The ragman and the knife sharpener man both came down the street in horse drawn wagons, yelling to let people know they were coming. It was nice yelling, like singing, like the Italian Ice man in Peanut Park pushing his cart. “Rags. Rags for sale. Rags,” the rag man sang. And you could hear the clop clop of his horse pulling the wagon all heaped up with bundles of rags.
Their horses, the ragman’s and the knife sharpener man’s, were older than they were with grey stiff hair in their coats and a slow walk like they had one more step in them before they died, but they kept going. “Ready for the glue factory,” uncle John said. I couldn’t figure out how they make glue out of horses. I imagined them going through a big sausage grinder and coming out glue. They had to kill them first. Hit them in the head with a sledge hammer like cows. I wouldn’t like that job. Your arm would get tired and then you couldn’t hit them right and you’d have to keep hitting the over and over until they were dead.
The horses had blinders on, to keep them from getting scared, the ragman said. I wonder if they left them on when they went to the factory, so you could sneak up on them? The horses stood there tied to the wagons, snuffing, shaking their flanks and swishing there tales against the flies.
“Whoa. Whoa,” the men said quiet like, and the horse would swish its tail.
The rag man’s horse’s name was Betty. Old Bet. I was allowed to pet her but not to close to her mouth. She liked to bite. Sometimes she would go poo right there in the street. No one would say anything and she’d just swish her tail. She didn’t seem to mind the bit in her mouth but it looked like it hurted. Rags were a nickel a bundle and sometime we changed dirty ones for clean ones.
When they came I ran and told my ma. For the ragman she gave me a nickle to buy some rags. She came out for the knife sharpener man. He had a sharpening wheal on his wagon he rode like a bicycle. His horse didn’t bite and some time my ma give me sugar cubes for him. I could tell he was a boy horse because his thing was giant size. He was older than Betty and his belly hung down and he walked even slower. He pooped in the street too, splatty so it went flat.

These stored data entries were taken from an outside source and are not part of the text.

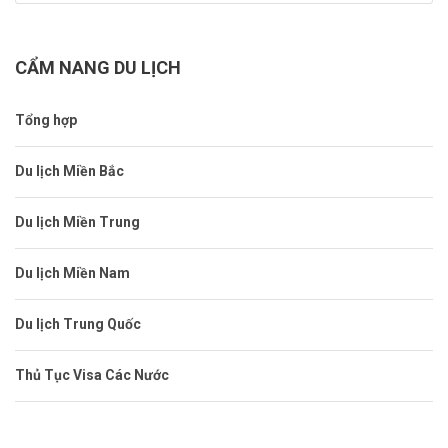
CẨM NANG DU LỊCH
Tổng hợp
Du lịch Miền Bắc
Du lịch Miền Trung
Du lịch Miền Nam
Du lịch Trung Quốc
Thủ Tục Visa Các Nước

The knife sharpener man was missing a bunch of teeth. He peddled his wheel with his tongue sticking out through the spaces. The knifes on the wheel made a loud hissing like sound and he would test to make sure they were sharp by cutting news paper. Then he wrapped each knife up by itself.
His horse’s name was Old Horse. “Gee’up, Old Horse,” he said when he left. Old Horse leaned forward and shook before he started pulling.